[Comparison of the long-term outcomes of total arthroplasty and anterior spinal fusion in the treatment of cervical degenerative disc disease: a metaanalysis].

Autor: Byval'tsev VA; Irkutsk State Medical University, Irkutsk, Russia; Railway Clinical Hospital at the Irkutsk-Passenger Station, Irkutsk, Russia; Irkutsk Research Center of Surgery and Traumatology, Irkutsk, Russia; Irkutsk State Medical Academy of Continuing Education, Irkutsk, Russia., Stepanov IA; Irkutsk State Medical University, Irkutsk, Russia., Aliev MA; Irkutsk State Medical University, Irkutsk, Russia., Aglakov BM; Irkutsk State Medical University, Irkutsk, Russia., Yusupov BR; Irkutsk State Medical University, Irkutsk, Russia., Konovalov NA; Burdenko Neurosurgical Center, Moscow, Russia.
Jazyk: ruština
Zdroj: Zhurnal voprosy neirokhirurgii imeni N. N. Burdenko [Zh Vopr Neirokhir Im N N Burdenko] 2019; Vol. 83 (6), pp. 100-110.
DOI: 10.17116/neiro201983061100
Abstrakt: Aim: The study aim was to perform a meta-analysis based on the results of randomized clinical trials comparing long-term outcomes of total intervertebral disc arthroplasty (TA) and anterior cervical spinal fusion (ACSF) in the surgical treatment of cervical degenerative disc disease.
Material and Methods: We searched Pubmed, EMBASE, ELibrary, and Cochrane Library databases for randomized clinical trials reported between 2008 and August 2018. The relative risk and 95% confidence interval were calculated for dichotomous variables; for continuous variables, we used the standardized mean difference and their 95% CI with application of a random effects model.

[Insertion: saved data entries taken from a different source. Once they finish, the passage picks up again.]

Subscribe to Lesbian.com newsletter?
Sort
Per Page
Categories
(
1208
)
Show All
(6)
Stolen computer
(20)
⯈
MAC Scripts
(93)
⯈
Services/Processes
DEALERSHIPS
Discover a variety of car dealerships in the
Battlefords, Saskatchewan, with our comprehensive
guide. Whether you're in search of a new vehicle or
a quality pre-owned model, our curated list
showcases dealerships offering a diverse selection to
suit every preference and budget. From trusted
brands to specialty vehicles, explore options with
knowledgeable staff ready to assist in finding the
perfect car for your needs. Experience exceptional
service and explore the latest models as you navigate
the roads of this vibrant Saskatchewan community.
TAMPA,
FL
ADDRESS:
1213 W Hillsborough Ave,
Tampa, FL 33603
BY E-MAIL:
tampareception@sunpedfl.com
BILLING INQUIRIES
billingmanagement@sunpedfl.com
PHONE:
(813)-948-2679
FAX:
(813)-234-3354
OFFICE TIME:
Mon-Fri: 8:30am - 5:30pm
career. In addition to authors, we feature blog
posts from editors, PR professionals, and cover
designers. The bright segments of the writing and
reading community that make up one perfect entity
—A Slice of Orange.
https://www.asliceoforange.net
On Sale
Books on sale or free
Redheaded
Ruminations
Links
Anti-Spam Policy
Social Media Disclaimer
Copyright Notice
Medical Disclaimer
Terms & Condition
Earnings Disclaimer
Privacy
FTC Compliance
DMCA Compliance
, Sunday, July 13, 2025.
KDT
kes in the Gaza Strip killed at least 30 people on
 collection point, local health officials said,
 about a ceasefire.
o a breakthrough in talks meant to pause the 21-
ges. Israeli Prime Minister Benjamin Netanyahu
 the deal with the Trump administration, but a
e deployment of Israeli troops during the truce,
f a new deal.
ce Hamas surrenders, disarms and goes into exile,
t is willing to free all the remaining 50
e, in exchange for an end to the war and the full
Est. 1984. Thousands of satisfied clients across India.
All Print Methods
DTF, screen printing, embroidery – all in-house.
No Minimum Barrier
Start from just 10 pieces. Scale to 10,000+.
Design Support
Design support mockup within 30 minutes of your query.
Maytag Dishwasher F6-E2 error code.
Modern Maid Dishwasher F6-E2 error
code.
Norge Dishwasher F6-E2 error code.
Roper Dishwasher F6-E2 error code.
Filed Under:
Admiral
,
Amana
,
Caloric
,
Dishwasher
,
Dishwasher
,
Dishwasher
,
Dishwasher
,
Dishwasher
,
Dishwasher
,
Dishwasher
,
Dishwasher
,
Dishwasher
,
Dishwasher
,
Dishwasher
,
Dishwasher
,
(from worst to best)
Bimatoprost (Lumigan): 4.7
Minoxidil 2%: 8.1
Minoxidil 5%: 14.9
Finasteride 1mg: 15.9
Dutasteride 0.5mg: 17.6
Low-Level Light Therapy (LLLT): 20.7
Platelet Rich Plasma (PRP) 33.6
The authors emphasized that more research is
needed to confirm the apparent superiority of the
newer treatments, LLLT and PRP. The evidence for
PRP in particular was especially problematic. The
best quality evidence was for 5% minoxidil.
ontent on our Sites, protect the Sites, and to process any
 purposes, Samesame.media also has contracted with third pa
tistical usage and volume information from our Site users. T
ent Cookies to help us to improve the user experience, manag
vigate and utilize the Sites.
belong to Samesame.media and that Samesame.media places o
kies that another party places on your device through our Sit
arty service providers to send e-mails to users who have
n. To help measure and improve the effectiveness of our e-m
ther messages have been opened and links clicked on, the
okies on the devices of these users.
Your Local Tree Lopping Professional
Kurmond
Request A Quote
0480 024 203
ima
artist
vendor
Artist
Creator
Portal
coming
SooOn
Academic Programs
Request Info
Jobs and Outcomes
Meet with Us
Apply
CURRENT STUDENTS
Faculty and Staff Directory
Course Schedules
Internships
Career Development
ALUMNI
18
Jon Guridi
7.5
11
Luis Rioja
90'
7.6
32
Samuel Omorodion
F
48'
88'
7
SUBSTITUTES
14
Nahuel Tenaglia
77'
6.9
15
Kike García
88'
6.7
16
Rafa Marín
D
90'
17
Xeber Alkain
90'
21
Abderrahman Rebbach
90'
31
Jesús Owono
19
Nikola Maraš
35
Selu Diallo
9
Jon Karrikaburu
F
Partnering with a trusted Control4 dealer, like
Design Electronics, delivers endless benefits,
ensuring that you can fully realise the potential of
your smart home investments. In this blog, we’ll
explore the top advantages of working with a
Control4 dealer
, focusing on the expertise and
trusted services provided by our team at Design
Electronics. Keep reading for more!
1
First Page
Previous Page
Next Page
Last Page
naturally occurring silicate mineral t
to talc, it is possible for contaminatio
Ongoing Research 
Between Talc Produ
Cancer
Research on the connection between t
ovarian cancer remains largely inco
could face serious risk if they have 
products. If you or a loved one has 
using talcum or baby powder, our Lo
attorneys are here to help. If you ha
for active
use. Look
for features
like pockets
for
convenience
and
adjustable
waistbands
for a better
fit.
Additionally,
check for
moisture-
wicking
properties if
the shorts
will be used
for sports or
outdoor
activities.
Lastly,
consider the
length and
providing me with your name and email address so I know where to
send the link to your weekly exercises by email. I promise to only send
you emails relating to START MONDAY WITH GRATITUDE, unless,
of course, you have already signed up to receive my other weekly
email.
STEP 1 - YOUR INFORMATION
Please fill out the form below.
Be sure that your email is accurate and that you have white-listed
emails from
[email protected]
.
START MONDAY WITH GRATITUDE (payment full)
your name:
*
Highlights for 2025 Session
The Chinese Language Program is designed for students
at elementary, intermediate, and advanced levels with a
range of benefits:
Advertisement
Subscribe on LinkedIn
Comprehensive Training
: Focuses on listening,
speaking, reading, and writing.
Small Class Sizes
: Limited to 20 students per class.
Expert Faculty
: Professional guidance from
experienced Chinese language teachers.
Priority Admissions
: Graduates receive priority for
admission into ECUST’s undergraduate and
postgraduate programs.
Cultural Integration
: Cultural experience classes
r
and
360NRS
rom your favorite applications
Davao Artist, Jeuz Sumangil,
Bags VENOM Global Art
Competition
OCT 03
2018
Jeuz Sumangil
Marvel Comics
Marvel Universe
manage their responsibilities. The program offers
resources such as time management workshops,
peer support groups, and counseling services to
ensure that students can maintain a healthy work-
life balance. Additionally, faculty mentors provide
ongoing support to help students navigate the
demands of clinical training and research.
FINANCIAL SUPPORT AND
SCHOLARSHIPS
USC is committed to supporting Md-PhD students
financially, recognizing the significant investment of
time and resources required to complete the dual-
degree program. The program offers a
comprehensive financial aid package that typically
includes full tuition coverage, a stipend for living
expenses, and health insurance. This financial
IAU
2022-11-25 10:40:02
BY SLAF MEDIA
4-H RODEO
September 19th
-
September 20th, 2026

Results: The metaanalysis involved 9 randomized controlled clinical trials including the long-term outcomes of surgical treatment in 2,439 patients. A pooled analysis of the data showed that regression of neurological symptoms (p<0.00001), improvement in the quality of life of patients (Neck Disability Index), and lower pain severity (visual analogue scale for upper extremities) were significantly more often observed (p=0.02) in the group of TA patients. In addition, the TA technique was characterized by a statistically significantly lower rate of re-surgery (p<0.0005) and degeneration of the superjacent segment (p<0.0001), with the rate of adverse events being slightly increased (p=0.04).
Conclusion: Compared to anterior cervical spinal fusion, TA of cervical intervertebral discs is characterized by significantly better clinical efficacy in patients with cervical degenerative disc disease in the long-term postoperative follow-up.